The Embassy of Italy in New Delhi recently organised “Notti Stellate—Italian Cinema Under The Sky”. The three-day event, which was hosted with strict Covid-19 guidelines in place, screened films such as the master Italian filmmaker Pier Paolo Pasolini’s 1968 short documentary film “Notes for a Film on India”, Marco Bellocchio’s 2019 critically acclaimed crime drama film “The Traitor”, Matteo Garrone’s 2015 fantasy film “Tale of Tales”, and a segment of the legendary Italian filmmaker Roberto Rossellini’s 10-part documentary mini-series on India titled “India Through Rossellini’s Eyes” made back in 1959.
The opening night of Notti Stellate, during which the visitors were served with pizza and gelato, was made special by an introduction to the aforementioned documentaries, made by Pasolini and Rossellini, by the Italian Ambassador to India Vincenzo de Luca. This was the first time these documentaries were getting publicly screened in India. Now, as rare as these documentaries are, surprisingly, they are yet to be restored. But when they were screened in their original form as part of “Notti Stellate”, the black & white visuals strongly evoked a strong sense of the ‘50s and ‘60s—the decades in which the Rossellini and Pasolini documentaries were filmed, respectively.

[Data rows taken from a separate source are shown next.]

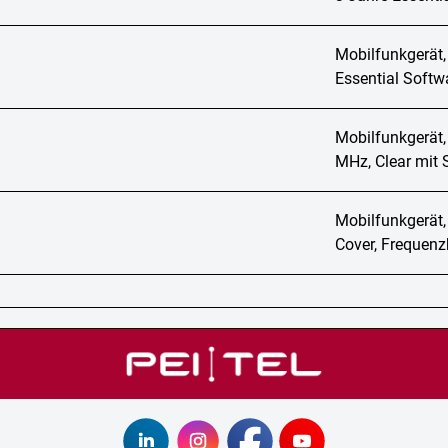
Mobilfunkgerät,
Essential Softw
Mobilfunkgerät,
MHz, Clear mit 
Mobilfunkgerät,
Cover, Frequen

As evident from their titles, both documentaries share a strong association with India. When Rossellini visited India in the late 1950s to direct a documentary mini-series for the Italian and French televisions on Nehruvian India, he also ended up making a semi-fictional feature-length film with documentary elements titled “India: Matri Bhumi”. The film essentially consists of vignettes through which Rossellini’s impressions and feelings about India and its society emerge. Interestingly, the drafted script, originally written with Iranian diplomat Fereyoun Hoveyda, completely changed as soon as he started to work with the young Indian screenwriter Sonali Senroy Das Gupta. The hybrid film combines the Neorealist style that Rossellini helped develop in Italy with poetic voice-over narration. Rossellini shot the documentary mini-series “India Through Rossellini’s Eyes” parallel to “India: Matri Bhumi” with the same team.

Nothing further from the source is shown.